Monash scientists have achieved a new breakthrough in their quest to develop a more sustainable ammonia production process.

Ammonia is the source of most of the modern world’s fertilisers; but these are usually made from natural gas and its production releases large amounts of greenhouse gas emissions.

Published today in the journal Nature, lead researcher Dr Hoang-Long Du, from the Monash University School of Chemistry and team leaders Dr Alexandr Simonov and Professor Doug MacFarlane report that they can achieve almost complete selectivity for the conversion of nitrogen, from the air around us, and renewable electricity into ammonia at an unprecedented rate.

The research developed a unique electrolyte that produces a high-performance layer on the operating electrode to support the reaction that converts nitrogen into ammonia.

Adertisement

The price of fertilisers has more than doubled in recent years in part because of increases in natural gas prices, placing many farmers under severe strain.

Dr Simonov said a process for the carbon-free production of fertilisers using renewable energy had been known for some time but it was not very selective.

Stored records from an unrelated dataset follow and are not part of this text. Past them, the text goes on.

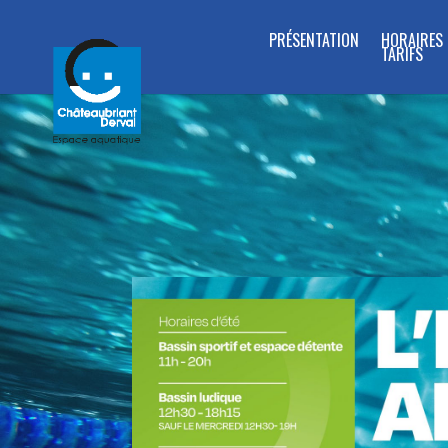
PRÉSENTATION
HORAIRES 
TARIFS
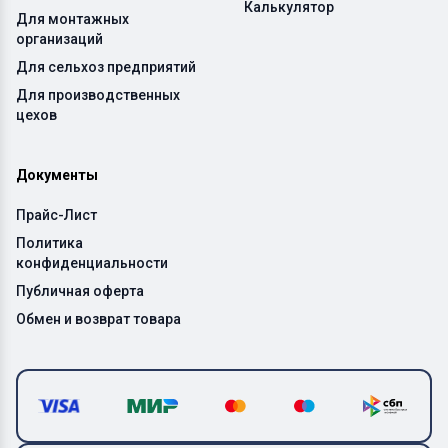
Калькулятор
Для монтажных
организаций
Для сельхоз предприятий
Для производственных
цехов
Документы
Прайс-Лист
Политика
конфиденциальности
Публичная оферта
Обмен и возврат товара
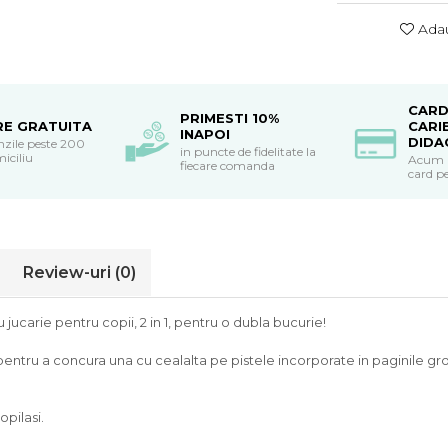
Adau
CARD
PRIMESTI 10%
RE GRATUITA
CARI
INAPOI
DIDA
nzile peste 200
in puncte de fidelitate la
miciliu
Acum po
fiecare comanda
card pe
Review-uri
(0)
jucarie pentru copii, 2 in 1, pentru o dubla bucurie!
entru a concura una cu cealalta pe pistele incorporate in paginile groa
opilasi.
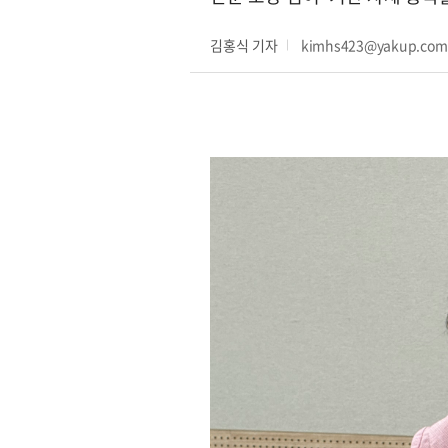
김홍식 기자
kimhs423@yakup.co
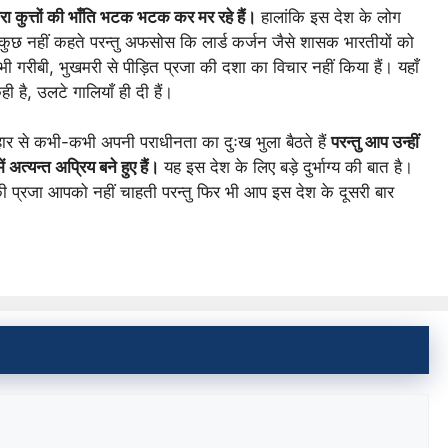
ा कुत्तों की भाँति भटक भटक कर मर रहे हैं।
हालांकि इस देश के लोग
 कुछ नहीं कहते परन्तु अफसोस कि लार्ड कर्जन जैसे शासक भारतीयों को
 गरीबी, भुखमरी से पीड़ित प्रजा की दशा का विचार नहीं किया हैं। यहाँ
है, उलटे गालियाँ ही दी हैं।
यवहार से कभी-कभी अपनी पराधीनता का दुःख भुला बैठते हैं
परन्तु आप उन्हीं
 अत्यन्त अप्रिय बने हुए हैं।
यह इस देश के लिए बड़े दुर्भाग्य की बात है।
 प्रजा आपको नहीं चाहती परन्तु फिर भी आप इस देश के दूसरी बार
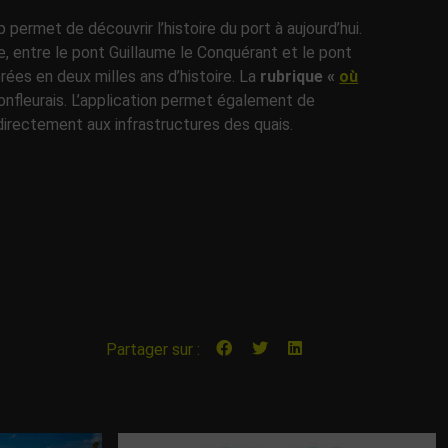
 permet de découvrir l’histoire du port à aujourd’hui.
che, entre le pont Guillaume le Conquérant et le pont
érées en deux milles ans d’histoire. La
rubrique «
où
onfleurais. L’application permet également de
 directement aux infrastructures des quais.
Partager sur :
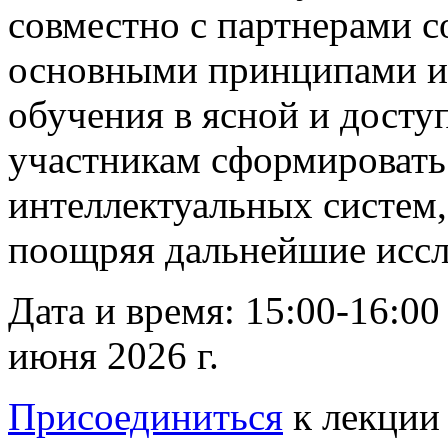
совместно с партнерами с
основными принципами и
обучения в ясной и досту
участникам сформировать
интеллектуальных систем,
поощряя дальнейшие иссл
Дата и время: 15:00-16:0
июня 2026 г.
Присоединиться
к лекции 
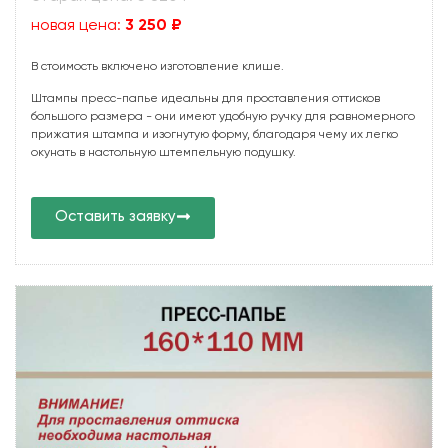
новая цена:
3 250 ₽
В стоимость включено изготовление клише.
Штампы пресс-папье идеальны для проставления оттисков
большого размера - они имеют удобную ручку для равномерного
прижатия штампа и изогнутую форму, благодаря чему их легко
окунать в настольную штемпельную подушку.
Оставить заявку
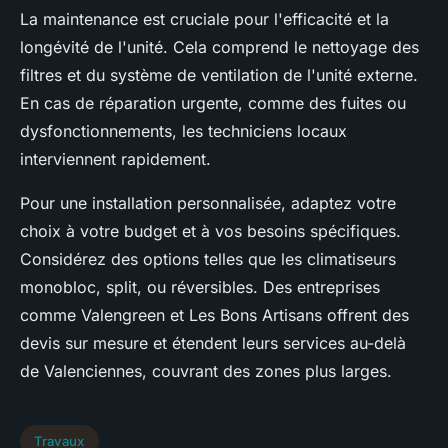
La maintenance est cruciale pour l'efficacité et la
longévité de l'unité. Cela comprend le nettoyage des
filtres et du système de ventilation de l'unité externe.
En cas de réparation urgente, comme des fuites ou
dysfonctionnements, les techniciens locaux
interviennent rapidement.
Pour une installation personnalisée, adaptez votre
choix à votre budget et à vos besoins spécifiques.
Considérez des options telles que les climatiseurs
monobloc, split, ou réversibles. Des entreprises
comme Valengreen et Les Bons Artisans offrent des
devis sur mesure et étendent leurs services au-delà
de Valenciennes, couvrant des zones plus larges.
Travaux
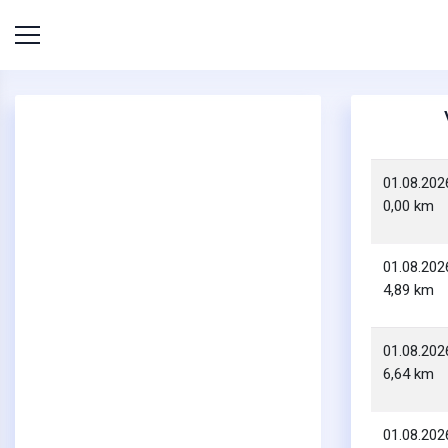
01.08.202
0,00 km
01.08.202
4,89 km
01.08.202
6,64 km
01.08.202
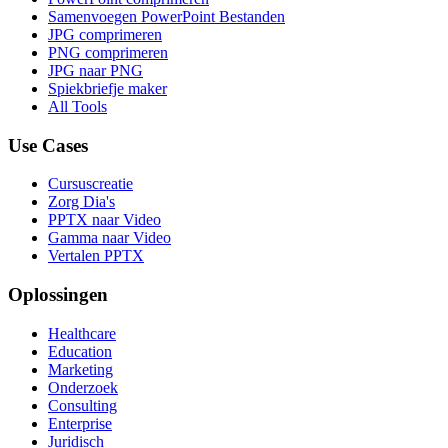
Samenvoegen PowerPoint Bestanden
JPG comprimeren
PNG comprimeren
JPG naar PNG
Spiekbriefje maker
All Tools
Use Cases
Cursuscreatie
Zorg Dia's
PPTX naar Video
Gamma naar Video
Vertalen PPTX
Oplossingen
Healthcare
Education
Marketing
Onderzoek
Consulting
Enterprise
Juridisch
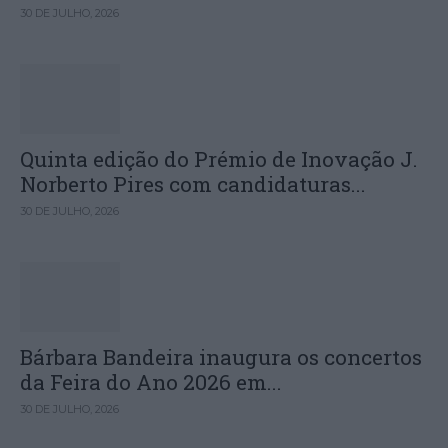
30 DE JULHO, 2026
Quinta edição do Prémio de Inovação J.
Norberto Pires com candidaturas...
30 DE JULHO, 2026
Bárbara Bandeira inaugura os concertos
da Feira do Ano 2026 em...
30 DE JULHO, 2026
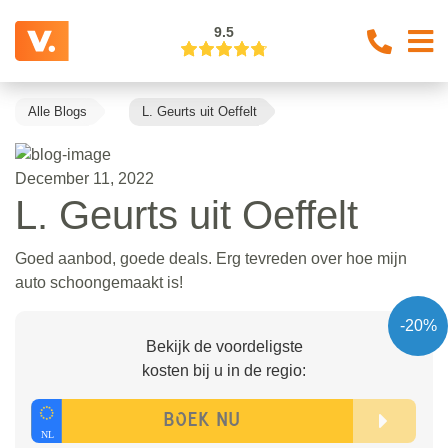
9.5
Alle Blogs
L. Geurts uit Oeffelt
December 11, 2022
L. Geurts uit Oeffelt
Goed aanbod, goede deals. Erg tevreden over hoe mijn
auto schoongemaakt is!
-20%
Bekijk de voordeligste
kosten bij u in de regio:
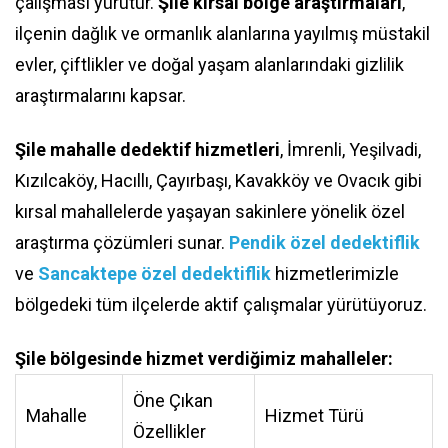
çalışması yürütür.
Şile kırsal bölge araştırmaları
,
ilçenin dağlık ve ormanlık alanlarına yayılmış müstakil
evler, çiftlikler ve doğal yaşam alanlarındaki gizlilik
araştırmalarını kapsar.
Şile mahalle dedektif hizmetleri
, İmrenli, Yeşilvadi,
Kızılcaköy, Hacıllı, Çayırbaşı, Kavakköy ve Ovacık gibi
kırsal mahallelerde yaşayan sakinlere yönelik özel
araştırma çözümleri sunar.
Pendik özel dedektiflik
ve
Sancaktepe özel dedektiflik
hizmetlerimizle
bölgedeki tüm ilçelerde aktif çalışmalar yürütüyoruz.
Şile bölgesinde hizmet verdiğimiz mahalleler:
Öne Çıkan
Mahalle
Hizmet Türü
Özellikler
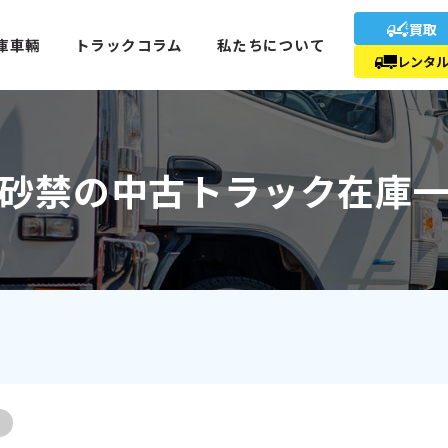
買取
庫車輛
トラックコラム
私たちについて
レンタ
砂禁の中古トラック在庫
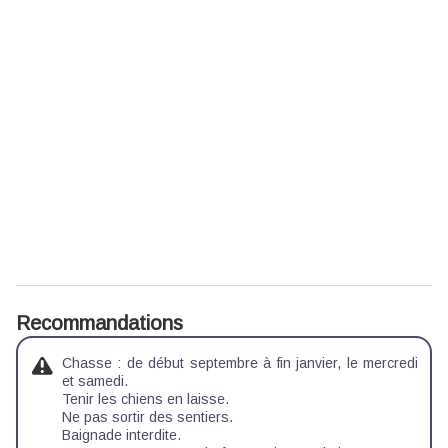
Recommandations
Chasse : de début septembre à fin janvier, le mercredi
et samedi.
Tenir les chiens en laisse.
Ne pas sortir des sentiers.
Baignade interdite.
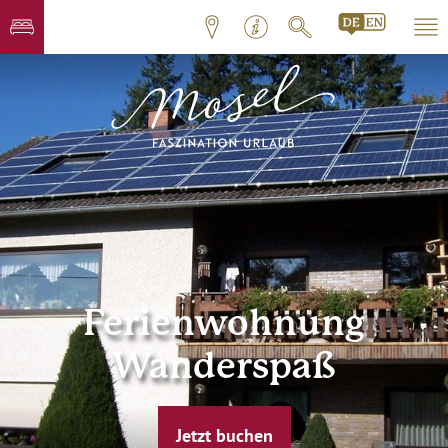
Ferienwohnung
Wanderspaß
Jetzt buchen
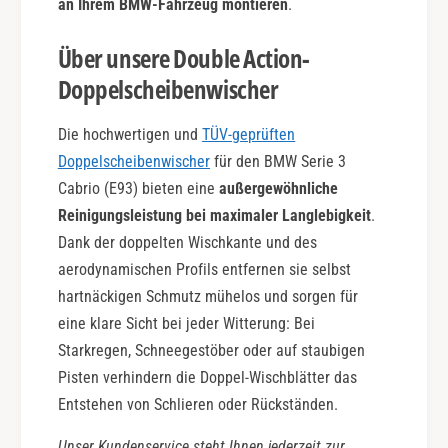
an Ihrem BMW-Fahrzeug montieren
.
Über unsere Double Action-
Doppelscheibenwischer
Die hochwertigen und
TÜV-geprüften
Doppelscheibenwischer
für den BMW Serie 3
Cabrio (E93) bieten eine
außergewöhnliche
Reinigungsleistung bei maximaler Langlebigkeit
.
Dank der doppelten Wischkante und des
aerodynamischen Profils entfernen sie selbst
hartnäckigen Schmutz mühelos und sorgen für
eine klare Sicht bei jeder Witterung: Bei
Starkregen, Schneegestöber oder auf staubigen
Pisten verhindern die Doppel-Wischblätter das
Entstehen von Schlieren oder Rückständen.
Unser Kundenservice steht Ihnen jederzeit zur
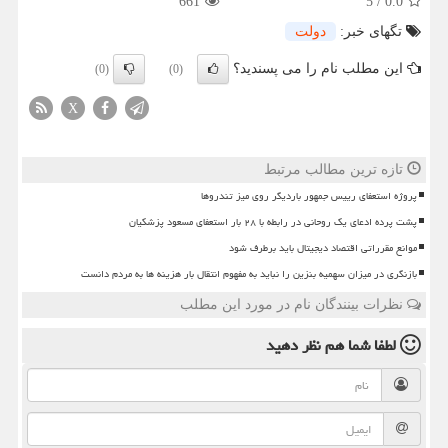
661
5
/
0.0
تگهای خبر:
دولت
این مطلب نام را می پسندید؟
(0)
(0)
X
تازه ترین مطالب مرتبط
پروژه استعفای رییس جمهور باردیگر روی میز تندروها
پشت پرده ادعای یک روحانی در رابطه با ۲۸ بار استعفای مسعود پزشکیان
موانع مقرراتی اقتصاد دیجیتال باید برطرف شود
بازنگری در میزان سهمیه بنزین را نباید به مفهوم انتقال بار هزینه ها به مردم دانست
نظرات بینندگان نام در مورد این مطلب
لطفا شما هم
نظر دهید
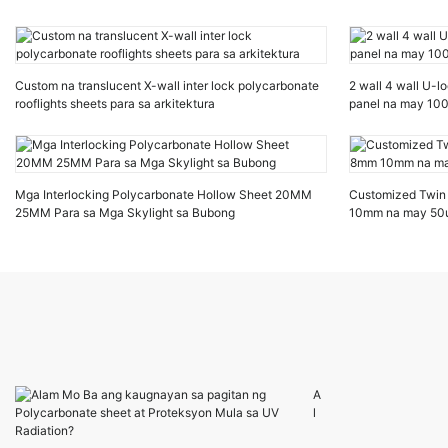
Custom na translucent X-wall inter lock polycarbonate
2 wall 4 wall U-l
rooflights sheets para sa arkitektura
panel na may 100
Mga Interlocking Polycarbonate Hollow Sheet 20MM
Customized Twin 
25MM Para sa Mga Skylight sa Bubong
10mm na may 50u
A
l
a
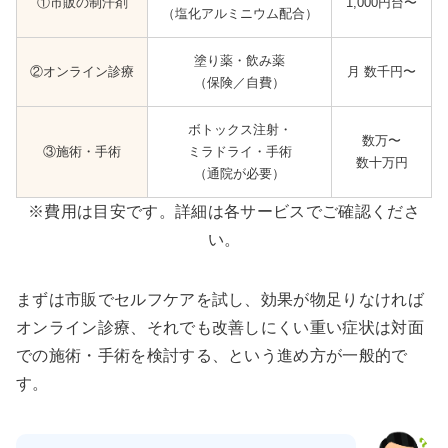
①市販の制汗剤
1,000円台〜
（塩化アルミニウム配合）
塗り薬・飲み薬
②オンライン診療
月 数千円〜
（保険／自費）
ボトックス注射・
数万〜
③施術・手術
ミラドライ・手術
数十万円
（通院が必要）
※費用は目安です。詳細は各サービスでご確認くださ
い。
まずは市販でセルフケアを試し、効果が物足りなければ
オンライン診療、それでも改善しにくい重い症状は対面
での施術・手術を検討する、という進め方が一般的で
す。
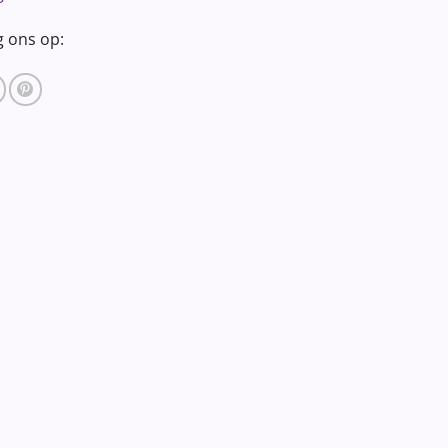
g ons op:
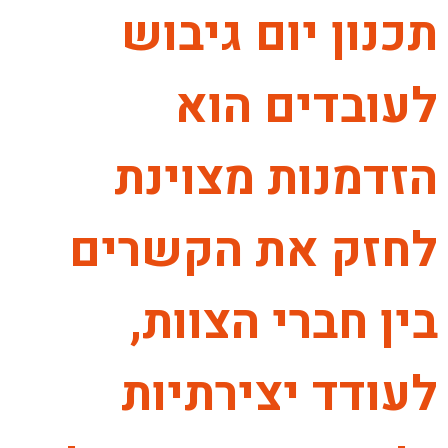
תכנון יום גיבוש
לעובדים הוא
הזדמנות מצוינת
לחזק את הקשרים
בין חברי הצוות,
לעודד יצירתיות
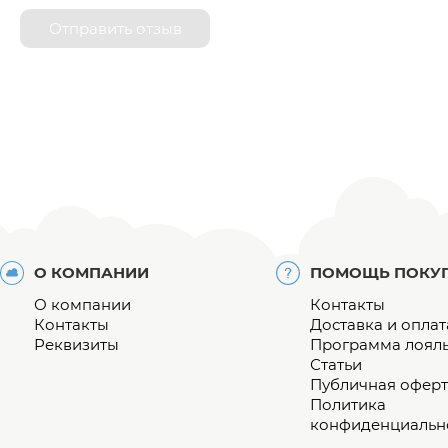
Отправить отзыв
О КОМПАНИИ
ПОМОЩЬ ПОКУ
О компании
Контакты
Контакты
Доставка и оплат
Реквизиты
Программа лоял
Статьи
Публичная оферт
Политика
конфиденциальн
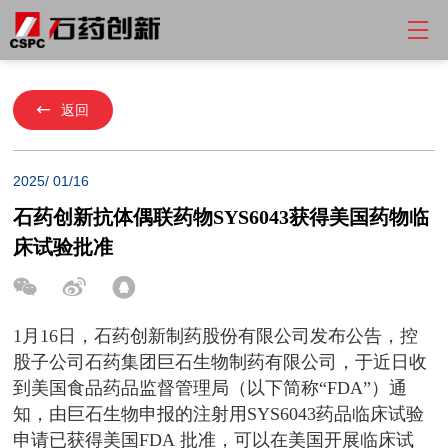
返回
2025/ 01/16
石药创新抗体偶联药物SYS6043获得美国药物临
床试验批准
1月16日，石药创新制药股份有限公司发布公告，控
股子公司石药集团巨石生物制药有限公司，于近日收
到美国食品药品监督管理局（以下简称“FDA”）通
知，由巨石生物申报的注射用SYS6043药品临床试验
申请已获得美国FDA 批准，可以在美国开展临床试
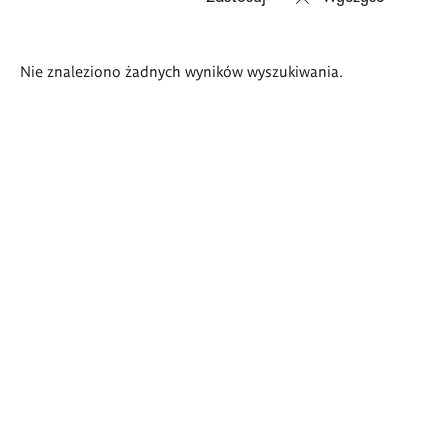
Wyniki
Nie znaleziono żadnych wyników wyszukiwania.
wyszukiwania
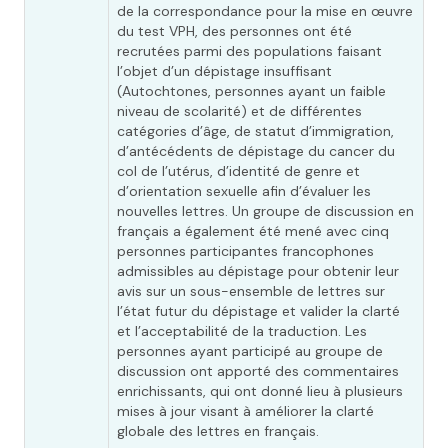
de la correspondance pour la mise en œuvre
du test VPH, des personnes ont été
recrutées parmi des populations faisant
l’objet d’un dépistage insuffisant
(Autochtones, personnes ayant un faible
niveau de scolarité) et de différentes
catégories d’âge, de statut d’immigration,
d’antécédents de dépistage du cancer du
col de l’utérus, d’identité de genre et
d’orientation sexuelle afin d’évaluer les
nouvelles lettres. Un groupe de discussion en
français a également été mené avec cinq
personnes participantes francophones
admissibles au dépistage pour obtenir leur
avis sur un sous-ensemble de lettres sur
l’état futur du dépistage et valider la clarté
et l’acceptabilité de la traduction. Les
personnes ayant participé au groupe de
discussion ont apporté des commentaires
enrichissants, qui ont donné lieu à plusieurs
mises à jour visant à améliorer la clarté
globale des lettres en français.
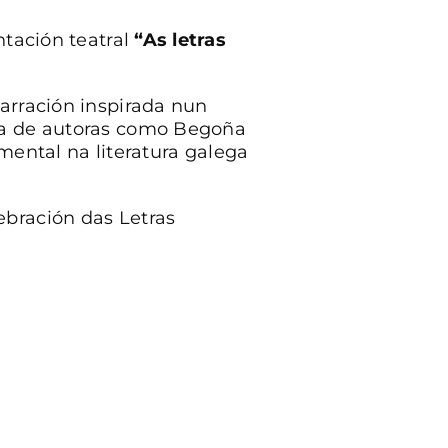
ntación teatral
“As letras
arración inspirada nun
ura de autoras como Begoña
ntal na literatura galega
ebración das Letras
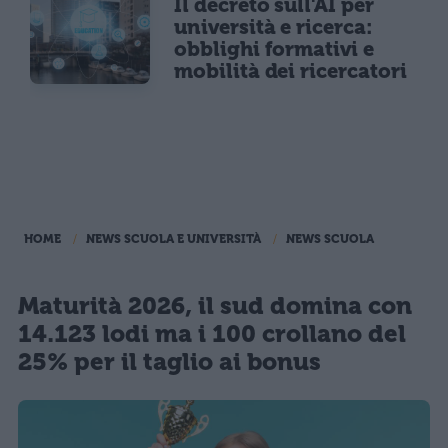
Il decreto sull'AI per
università e ricerca:
obblighi formativi e
mobilità dei ricercatori
HOME
NEWS SCUOLA E UNIVERSITÀ
NEWS SCUOLA
Maturità 2026, il sud domina con
14.123 lodi ma i 100 crollano del
25% per il taglio ai bonus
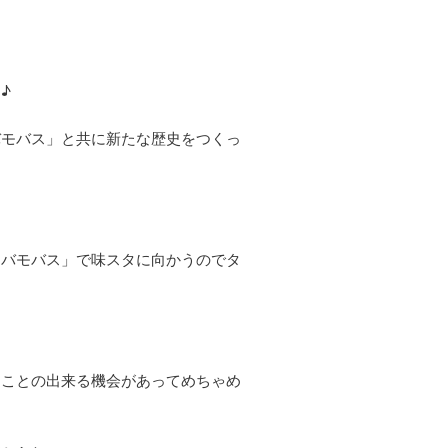
♪
バモバス」と共に新たな歴史をつくっ
「バモバス」で味スタに向かうのでタ
ることの出来る機会があってめちゃめ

“Typically, a significant portion, sometimes as large as half of the electricity was used in making other unwanted compounds, making the process impractical,” Dr Simonov said.

“Our new discovery shows how ammonia can be made with complete selectivity.”

Co-leader in the work, Professor Doug MacFarlane, said that reaching 100% selectivity for ammonia was a vital step in making the process industrially practical.

“This discovery builds on years of work in our group understanding the fundamental chemistry underpinning the process,” Professor MacFarlane said.

Dr Du said another important feature of the new electrolyte was the high stability it provided to the process.

“Since the electricity is exclusively used for the nitrogen to ammonia reaction, no degradation processes can occur and the process can operate stably on a long timescale,” Dr Du said.

Monash has spun off a company, Jupiter Ionics, which is scaling up the process discovered by the research team.

Jupiter Ionics recently initiated a scale up project supported by funding from the Federal Government CRC Program along with partners Fortescue Future Industries, WesCEF and SJDC Produce Ltd.

Jupiter Ionics hopes to have its first prototype devices on a farm in regional Victoria next year, according to the company’s CEO Dr Charlie Day.

“This new research is opening up a novel pathway to ammonia production, over a century after Haber and Bosch first developed their eponymous process,” Dr Day said.

“Importantly, it will enable production at a range of scales and in a range of settings, all powered by increasingly abundant and cheap renewable energy.”

Of particular interest to the agricultural sector, the technology can be installed on farms or in regional centres producing fertilisers locally using onsite renewable energy supplies.

This is a revolution in fertiliser production underpinning the move towards sustainable farming.